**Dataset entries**

====

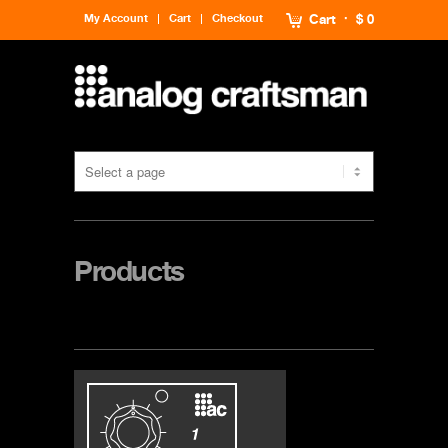
My Account
Cart
Checkout
Cart
$ 0
Products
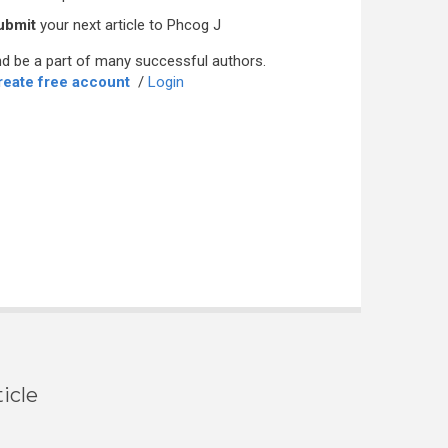
ubmit
your next article to Phcog J
d be a part of many successful authors.
reate free account
/
Login
icle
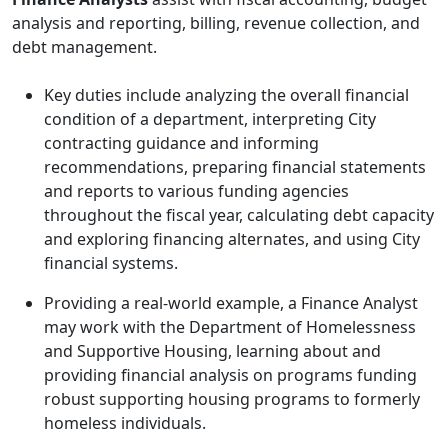
analysis and reporting, billing, revenue collection, and
debt management.
Key duties include analyzing the overall financial
condition of a department, interpreting City
contracting guidance and informing
recommendations, preparing financial statements
and reports to various funding agencies
throughout the fiscal year, calculating debt capacity
and exploring financing alternates, and using City
financial systems.
Providing a real-world example, a Finance Analyst
may work with the Department of Homelessness
and Supportive Housing, learning about and
providing financial analysis on programs funding
robust supporting housing programs to formerly
homeless individuals.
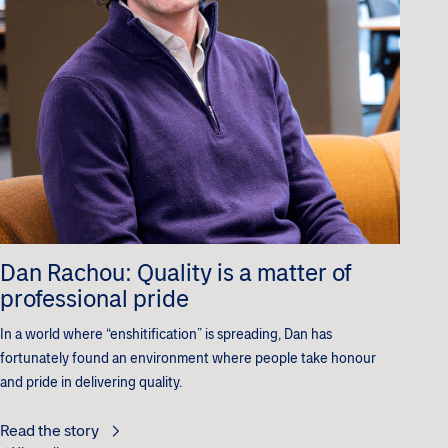
Dan Rachou: Quality is a matter of
professional pride
In a world where “enshitification” is spreading, Dan has
fortunately found an environment where people take honour
and pride in delivering quality.
Read the story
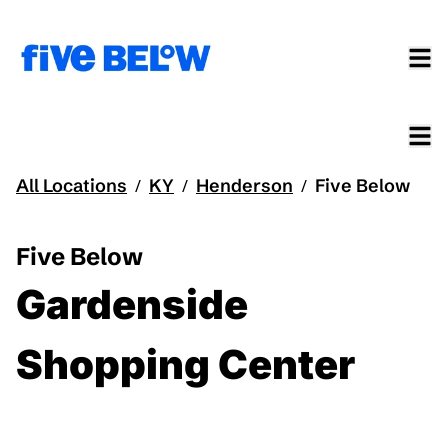
All Locations
KY
Henderson
Five Below
/
/
/
Five Below
Gardenside
Shopping Center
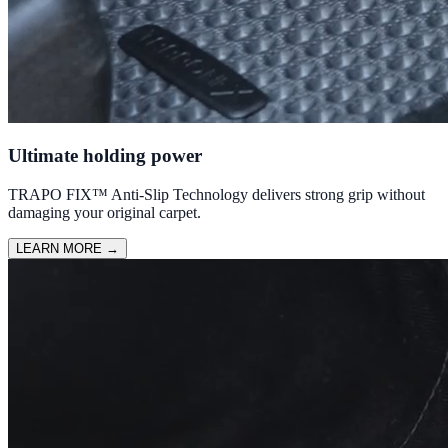
Ultimate holding power
TRAPO FIX™ Anti-Slip Technology delivers strong grip without
damaging your original carpet.
LEARN MORE
→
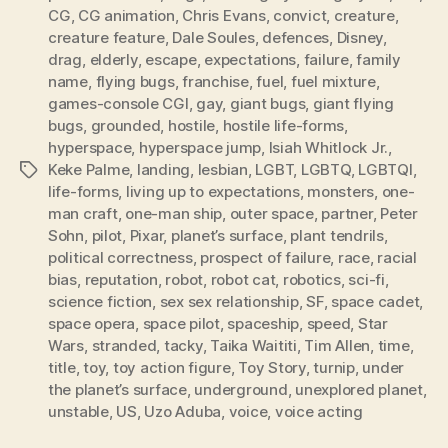
CG
,
CG animation
,
Chris Evans
,
convict
,
creature
,
creature feature
,
Dale Soules
,
defences
,
Disney
,
drag
,
elderly
,
escape
,
expectations
,
failure
,
family
name
,
flying bugs
,
franchise
,
fuel
,
fuel mixture
,
games-console CGI
,
gay
,
giant bugs
,
giant flying
bugs
,
grounded
,
hostile
,
hostile life-forms
,
hyperspace
,
hyperspace jump
,
Isiah Whitlock Jr.
,
Keke Palme
,
landing
,
lesbian
,
LGBT
,
LGBTQ
,
LGBTQI
,
Tags
life-forms
,
living up to expectations
,
monsters
,
one-
man craft
,
one-man ship
,
outer space
,
partner
,
Peter
Sohn
,
pilot
,
Pixar
,
planet’s surface
,
plant tendrils
,
political correctness
,
prospect of failure
,
race
,
racial
bias
,
reputation
,
robot
,
robot cat
,
robotics
,
sci-fi
,
science fiction
,
sex sex relationship
,
SF
,
space cadet
,
space opera
,
space pilot
,
spaceship
,
speed
,
Star
Wars
,
stranded
,
tacky
,
Taika Waititi
,
Tim Allen
,
time
,
title
,
toy
,
toy action figure
,
Toy Story
,
turnip
,
under
the planet’s surface
,
underground
,
unexplored planet
,
unstable
,
US
,
Uzo Aduba
,
voice
,
voice acting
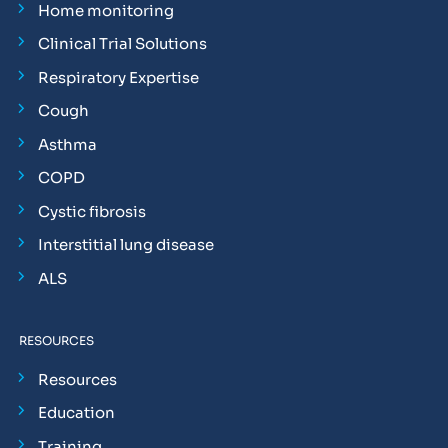
Home monitoring
Clinical Trial Solutions
Respiratory Expertise
Cough
Asthma
COPD
Cystic fibrosis
Interstitial lung disease
ALS
RESOURCES
Resources
Education
Training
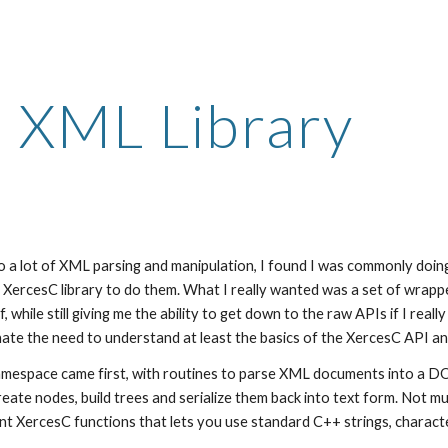
ip to main content
Skip to navigat
XML Library
a lot of XML parsing and manipulation, I found I was commonly doing a
 XercesC library to do them. What I really wanted was a set of wrappe
 while still giving me the ability to get down to the raw APIs if I reall
inate the need to understand at least the basics of the XercesC API an
espace came first, with routines to parse XML documents into a DOM
eate nodes, build trees and serialize them back into text form. Not muc
nt XercesC functions that lets you use standard C++ strings, characte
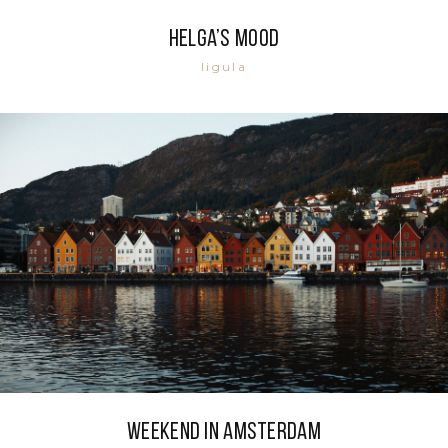
Helga’s mood
ligula
Weekend in Amsterdam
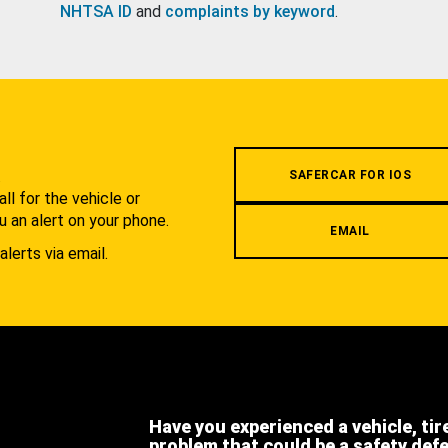
NHTSA ID
and
complaints by keyword
.
.
SAFERCAR FOR IOS
l for the vehicle or
u an alert on your phone.
EMAIL
alerts via email.
Have you experienced a vehicle, tir
problem that could be a safety def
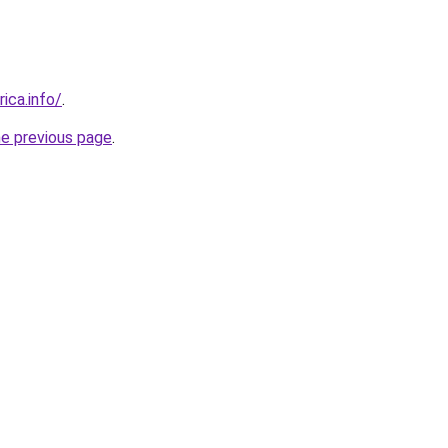
rica.info/
.
he previous page
.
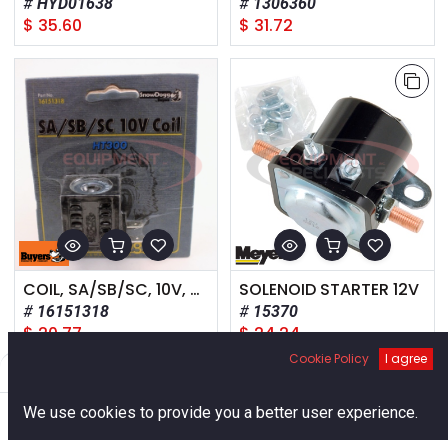
HYD01638
1306360
$
35.60
$
31.72
COIL, SA/SB/SC, 10V, HT300
SOLENOID STARTER 12V
16151318
15370
$
20.77
$
24.24
Cookie Policy
I agree
Filters
Default
0
We use cookies to provide you a better user experience.
Home
Search
Cart
Account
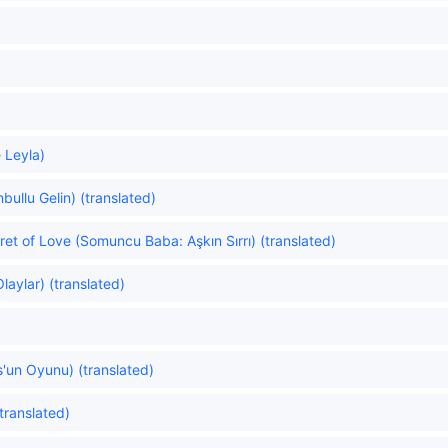
 Leyla)
nbullu Gelin) (translated)
t of Love (Somuncu Baba: Aşkın Sırrı) (translated)
laylar) (translated)
'un Oyunu) (translated)
translated)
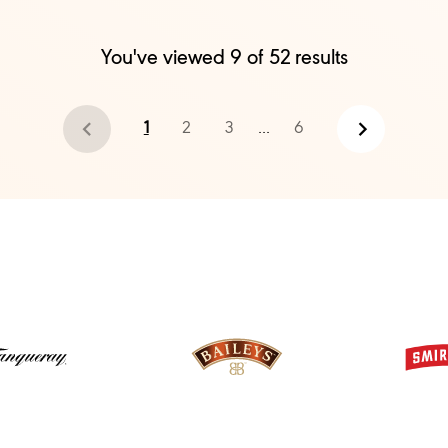
You've viewed
9
of
52
results
1
2
3
...
6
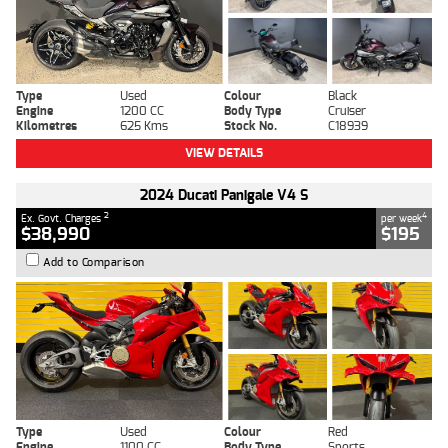
Type
Used
Colour
Black
Engine
1200 CC
Body Type
Cruiser
Kilometres
625 Kms
Stock No.
C18939
VIEW DETAILS
2024 Ducati Panigale V4 S
2
4
Ex. Govt. Charges
per week
$38,990
$195
Add to Comparison
Type
Used
Colour
Red
Engine
1100 CC
Body Type
Sports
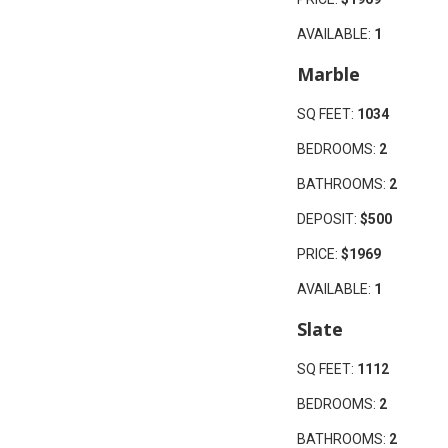
AVAILABLE:
1
Marble
SQ FEET:
1034
BEDROOMS:
2
BATHROOMS:
2
DEPOSIT:
$500
PRICE:
$1969
AVAILABLE:
1
Slate
SQ FEET:
1112
BEDROOMS:
2
BATHROOMS:
2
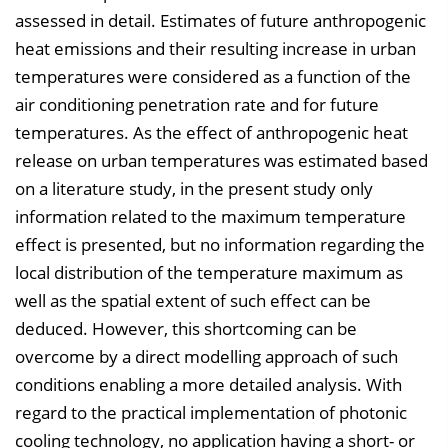
assessed in detail. Estimates of future anthropogenic
heat emissions and their resulting increase in urban
temperatures were considered as a function of the
air conditioning penetration rate and for future
temperatures. As the effect of anthropogenic heat
release on urban temperatures was estimated based
on a literature study, in the present study only
information related to the maximum temperature
effect is presented, but no information regarding the
local distribution of the temperature maximum as
well as the spatial extent of such effect can be
deduced. However, this shortcoming can be
overcome by a direct modelling approach of such
conditions enabling a more detailed analysis. With
regard to the practical implementation of photonic
cooling technology, no application having a short- or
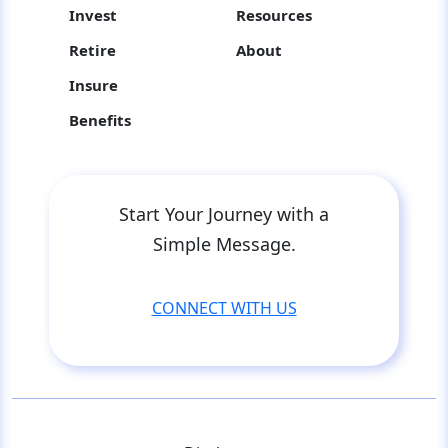
Invest
Resources
Retire
About
Insure
Benefits
Start Your Journey with a
Simple Message.
CONNECT WITH US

====

**Task brief**
An exact copy of the records above is wanted, with the pictures omitted.

**Answer for this exercise**
My Account
Cart
Checkout
Cart
$ 0
Products
ubmit
your next article to Phcog J
d be a part of many successful authors.
reate free account
/
Login
icle
analysis and reporting, billing, revenue collection, and
debt management.
Key duties include analyzing the overall financial
condition of a department, interpreting City
contracting guidance and informing
recommendations, preparing financial statements
and reports to various funding agencies
throughout the fiscal year, calculating debt capacity
and exploring financing alternates, and using City
financial systems.
Providing a real-world example, a Finance Analyst
may work with the Department of Homelessness
and Supportive Housing, learning about and
providing financial analysis on programs funding
robust supporting housing programs to formerly
homeless individuals.
Dan Rachou: Quality is a matter of
professional pride
In a world where “enshitification” is spreading, Dan has
fortunately found an environment where people take honour
and pride in delivering quality.
Read the story
All Locations
KY
Henderson
Five Below
/
/
/
Five Below
Gardenside
Shopping Center
Ultimate holding power
TRAPO FIX™ Anti-Slip Technology delivers strong grip without
damaging your original carpet.
LEARN MORE
→
CG
,
CG animation
,
Chris Evans
,
convict
,
creature
,
creature feature
,
Dale Soules
,
defences
,
Disney
,
drag
,
elderly
,
escape
,
expectations
,
failure
,
family
name
,
flying bugs
,
franchise
,
fuel
,
fuel mixture
,
games-console CGI
,
gay
,
giant bugs
,
giant flying
bugs
,
grounded
,
hostile
,
hostile life-forms
,
hyperspace
,
hyperspace jump
,
Isiah Whitlock Jr.
,
Keke Palme
,
landing
,
lesbian
,
LGBT
,
LGBTQ
,
LGBTQI
,
Tags
life-forms
,
living up to expectations
,
monsters
,
one-
man craft
,
one-man ship
,
outer space
,
partner
,
Peter
Sohn
,
pilot
,
Pixar
,
planet’s surface
,
plant tendrils
,
political correctness
,
prospect of failure
,
race
,
racial
bias
,
reputation
,
robot
,
robot cat
,
robotics
,
sci-fi
,
science fiction
,
sex sex relationship
,
SF
,
space cadet
,
space opera
,
space pilot
,
spaceship
,
speed
,
Star
Wars
,
stranded
,
tacky
,
Taika Waititi
,
Tim Allen
,
time
,
title
,
toy
,
toy action figure
,
Toy Story
,
turnip
,
under
the planet’s surface
,
underground
,
unexplored planet
,
unstable
,
US
,
Uzo Aduba
,
voice
,
voice acting
Home monitoring
Clinical Trial Solutions
Respiratory Expertise
Cough
Asthma
COPD
Cystic fibrosis
Interstitial lung disease
ALS
RESOURCES
Resources
Education
Training
ip to main content
Skip to navigat
XML Library
a lot of XML parsing and manipulation, I found I was commonly doing a
 XercesC library to do them. What I really wanted was a set of wrappe
 while still giving me the ability to get down to the raw APIs if I reall
inate the need to understand at least the basics of the XercesC API an
espace came first, with routines to parse XML documents into a DOM
eate nodes, build trees and serialize them back into text form. Not muc
nt XercesC functions that lets you use standard C++ strings, characte
Helga’s mood
ligula
Weekend in Amsterdam
NHTSA ID
and
complaints by keyword
.
.
SAFERCAR FOR IOS
l for the vehicle or
u an alert on your phone.
EMAIL
alerts via email.
Have you experienced a vehicle, tir
problem that could be a safety def
rica.info/
.
he previous page
.
HYD01638
1306360
$
35.60
$
31.72
COIL, SA/SB/SC, 10V, HT300
SOLENOID STARTER 12V
16151318
15370
$
20.77
$
24.24
Cookie Policy
I agree
Filters
Default
0
We use cookies to provide you a better user experience.
Home
Search
Cart
Account
 Leyla)
nbullu Gelin) (translated)
t of Love (Somuncu Baba: Aşkın Sırrı) (translated)
laylar) (translated)
'un Oyunu) (translated)
translated)
You've viewed
9
of
52
results
1
2
3
...
6
Type
Used
Colour
Black
Engine
1200 CC
Body Type
Cruiser
Kilometres
625 Kms
Stock No.
C18939
VIEW DETAILS
2024 Ducati Panigale V4 S
2
4
Ex. Govt. Charges
per week
$38,990
$195
Add to Comparison
Type
Used
Colour
Red
Engine
1100 CC
Body Type
Sports
AVAILABLE:
1
Marble
SQ FEET:
1034
BEDROOMS:
2
BATHROOMS:
2
DEPOSIT:
$500
PRICE:
$1969
AVAILABLE:
1
Slate
SQ FEET:
1112
BEDROOMS:
2
BATHROOMS:
2
assessed in detail. Estimates of future anthropogenic
heat emissions and their resulting increase in urban
temperatures were considered as a function of the
air conditioning penetration rate and for future
temperatures. As the effect of anthropogenic heat
release on urban temperatures was estimated based
on a literature study, in the present study only
information related to the maximum temperature
effect is presented, but no information regarding the
local distribution of the temperature maximum as
well as the spatial extent of such effect can be
deduced. However, this shortcoming can be
overcome by a direct modelling approach of such
conditions enabling a more detailed analysis. With
regard to the practical implementation of photonic
cooling technology, no application having a short- or
Invest
Resources
Retire
About
Insure
Benefits
Start Your Journey with a
Simple Message.
CONNECT WITH US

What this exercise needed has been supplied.